Thereafter, I am satisfied that the officers comported themselves with due care and regard for the well-being of the Complainant. Given the speed with which he acted, it is clear on the evidence that the officers had little to no opportunity to intervene to thwart the Complainant’s ill-advised decision to escape police apprehension via the building’s balconies. Once through the unit’s doors, the balcony, adjacent balcony and ground below were quickly checked and found to be clear. As it quickly became apparent that the Complainant had fled the unit via the balcony, the focus of the police response quickly, and wisely, shifted to a concern for his well-being. Additional officers were requested to assist in a search of the building, and SO #1 approached neighbouring residents to inquire about the Complainant’s possible whereabouts. Regrettably, before either SO #1 or SO #2 was able to ascertain that he had made his way two balconies to the north, the Complainant had fallen from that balcony onto a terrace located on a lower floor. In the time that followed, SO #1 did what he could, together with other officers, to resuscitate the Complainant, but his injuries were far too severe.

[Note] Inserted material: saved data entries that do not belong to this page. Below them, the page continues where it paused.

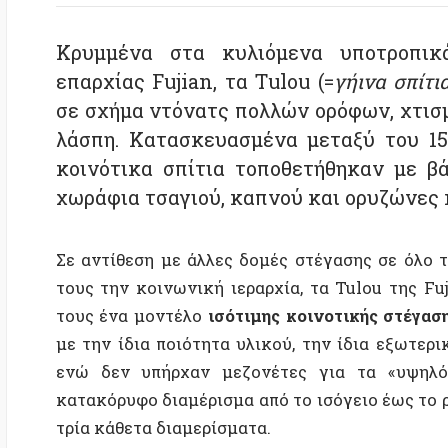
σε σχήμα ντόνατς πολλών ορόφων, χτισμένα 
λάσπη. Κατασκευασμένα μεταξύ του 15ου κ
κοινότικα σπίτια τοποθετήθηκαν με βάση 
χωράφια τσαγιού, καπνού και ορυζώνες και σ
Σε αντίθεση με άλλες δομές στέγασης σε όλο τον κ
τους την κοινωνική ιεραρχία, τα Tulou της Fujian
τους ένα μοντέλο
ισότιμης κοινοτικής στέγασης
. Ό
με την ίδια ποιότητα υλικού, την ίδια εξωτερική δ
ενώ δεν υπήρχαν μεζονέτες για τα «υψηλότερα κ
κατακόρυφο διαμέρισμα από το ισόγειο έως το ρετιρέ,
τρία κάθετα διαμερίσματα.
Τα Tulou κατοικούνταν συνήθως από ένα ευρύτερο 
μεγαλύτερα Tulou αποτελούνταν από περισσότερες από 
πολλές εγκαταστάσεις, όπως πηγάδια νερού, αίθουσα
κοινής ιδιοκτησίας. Ακόμη και η γύρω γη και τα χωρά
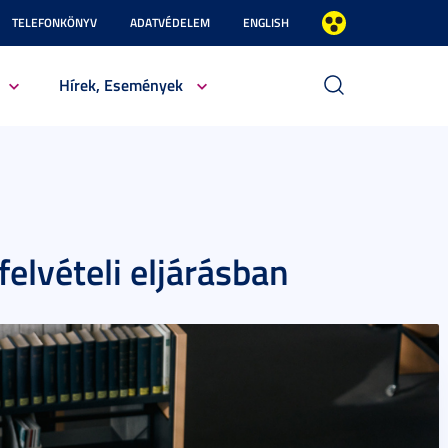
TELEFONKÖNYV
ADATVÉDELEM
ENGLISH
Hírek, Események
felvételi eljárásban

It remains unclear whether the Complainant fell trying to rappel down the balcony using a string of decorative lights, or otherwise lost his footing as he fled from the police. Be that as it may, there are no reasonable grounds to believe that the subject officials transgressed the limits of care prescribed by the criminal law in the few minutes that they were present at the scene prior to the Complainant’s fall. Accordingly, there is no basis for proceeding with criminal charges in this case, and the file is closed.
Date: November 2, 2021
Electronically approved by
Special Investigations Unit
- 1) The following records contain sensitive personal information and are not being released pursuant to section 34(2) of the Special Investigations Unit Act, 2019. The material portions of the records are summarized below. [Back to text]
The signed English original report is authoritative, and any discrepancy between that report and the French and English online versions should be resolved in favour of the original English report.